Avete mai provata la dolce sensazione che è quella di rientrare nella propria stanza, una stanza tiepida, tranquilla, silenziosa, dopo aver camminato tutto il giorno al sole od alla pioggia? Qual voluttà nell'abbandonarvi sovra i cuscini di un morbido canapè, nello stendere le gambe e le braccia senza soggezione di sorta, a tutto vostro beneplacito! In quel primo sprofondarsi nelle piume della persona stanca, voi sentite un dolce fremito correre per le membra e salire dalle estremità inferiori fino al cervello… Oh! i filosofi hanno ragione di definire il piacere la cessazione della pena…
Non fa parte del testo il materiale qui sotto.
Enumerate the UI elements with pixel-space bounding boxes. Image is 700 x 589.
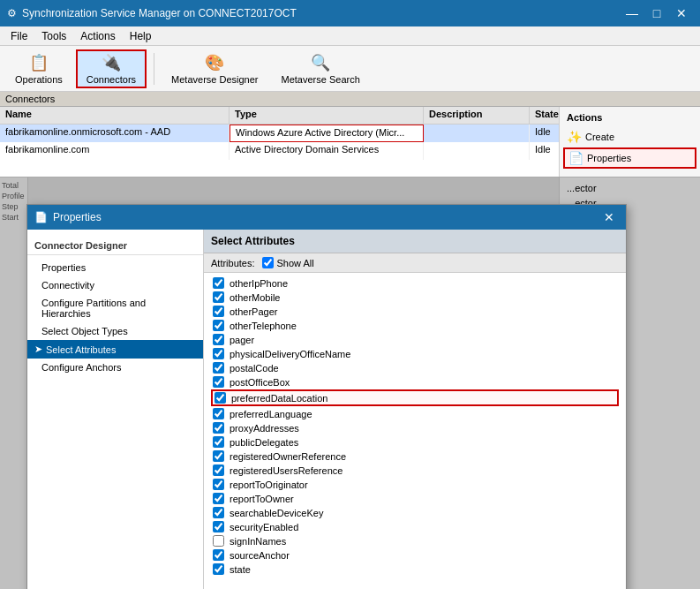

Il signor Frigerio ha deposti gli erbaggi sulla tavola… e allettato da un'ampia poltrona che gli stende le braccia, vi si abbandona con quell'impeto confidenziale che è tutto proprio delle parti più pesanti e meno pensanti della macchina umana… Ma appena i due corpi elastici vengono a contatto, il professore balza in piedi mettendo uno strillo come se una vipera l'avesse addentato. Sebbene le appendici della schiena sieno dai fisiologi considerate le parti meno sensibili dell'uomo, non è mestieri chiedere al signor Frigerio qual solletico egli provasse nel sentirsi penetrato in quelle regioni elastiche da quattro enormi spilloni.

O decoro della scienza! o gravità professorale! quanto poco ci vuole per compromettervi – Se i membri dell'Istituto, se gli invidi colleghi, se gli scolari dell'Università vedessero il signor Frigerio, le mani aderenti alla parte ferita, agitarsi, saltare e strillare tutto solo nella camera!.. Lo sfortunato professore perderebbe in un punto l'autorità e la fama guadagnata con centoventiquattro opuscoli scientifici. Fortunatamente, il signor Frigerio non può nemmeno imaginare che una mezza dozzina di donne si contendano il diletto di contemplarlo in quella posa grottesca, inviandogli dal buco della serratura una salva di ingiurie e di imprecazioni.

Basta! il dolore fu passeggiero… La contrazione è cessata – il signor Frigerio distende le membra ed assume più serio contegno… ma in lui non rinasce la fiducia. Tutti i mobili della camera possono nascondere qualche perfido ordigno. Tentando i cuscinetti dell'altre sedie, la mano del signor Frigerio ha sentito altri pungoli… Queste non le son piante da vegetare naturalmente nella stoppa – pensa lo scienziato – qualcheduno le ha trapiantate qua dentro con perfido disegno. – Domani chiariremo questa faccenda… Ma dov'è il mio portafogli?.. dove sono le mie carte? Qualcuno senza dubbio è venuto a manomettere le cose mie! Oh! io non voglio coricarmi se prima… Misericordia!.. Un sorcio nella mia beretta da notte! Ma no… non è un sorcio… gli è un gatto… Che vedo?.. la coda di un gatto cucita alla mia berretta! Ma ciò non è naturale… Checchina! Checchina…! Ehi di là…! Checchina, dico!..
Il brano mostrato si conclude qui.